(Beginning of Material supplied)

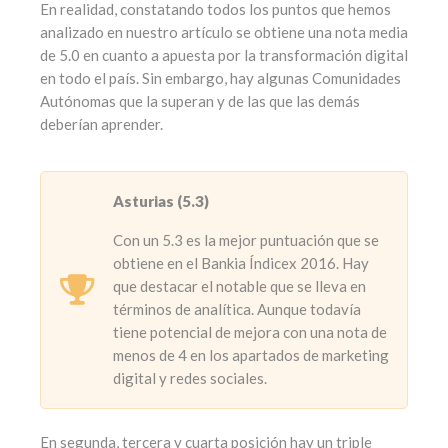
En realidad, constatando todos los puntos que hemos
analizado en nuestro artículo se obtiene una nota media
de 5.0 en cuanto a apuesta por la transformación digital
en todo el país. Sin embargo, hay algunas Comunidades
Autónomas que la superan y de las que las demás
deberían aprender.
Asturias (5.3)
Con un 5.3 es la mejor puntuación que se
obtiene en el Bankia Índicex 2016. Hay
que destacar el notable que se lleva en
términos de analítica. Aunque todavía
tiene potencial de mejora con una nota de
menos de 4 en los apartados de marketing
digital y redes sociales.
En segunda, tercera y cuarta posición hay un triple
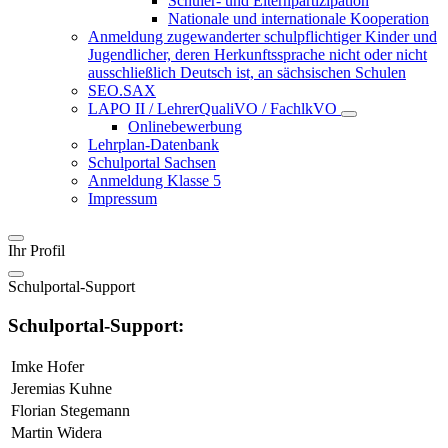
Schüler- und Elternpartizipation
Nationale und internationale Kooperation
Anmeldung zugewanderter schulpflichtiger Kinder und
Jugendlicher, deren Herkunftssprache nicht oder nicht
ausschließlich Deutsch ist, an sächsischen Schulen
SEO.SAX
LAPO II / LehrerQualiVO / FachlkVO
Onlinebewerbung
Lehrplan-Datenbank
Schulportal Sachsen
Anmeldung Klasse 5
Impressum
Ihr Profil
Schulportal-Support
Schulportal-Support:
Imke Hofer
Jeremias Kuhne
Florian Stegemann
Martin Widera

(End of Material supplied)

Show each line of the material where the word "digital" occurs.

de 5.0 en cuanto a apuesta por la transformación digital
digital y redes sociales.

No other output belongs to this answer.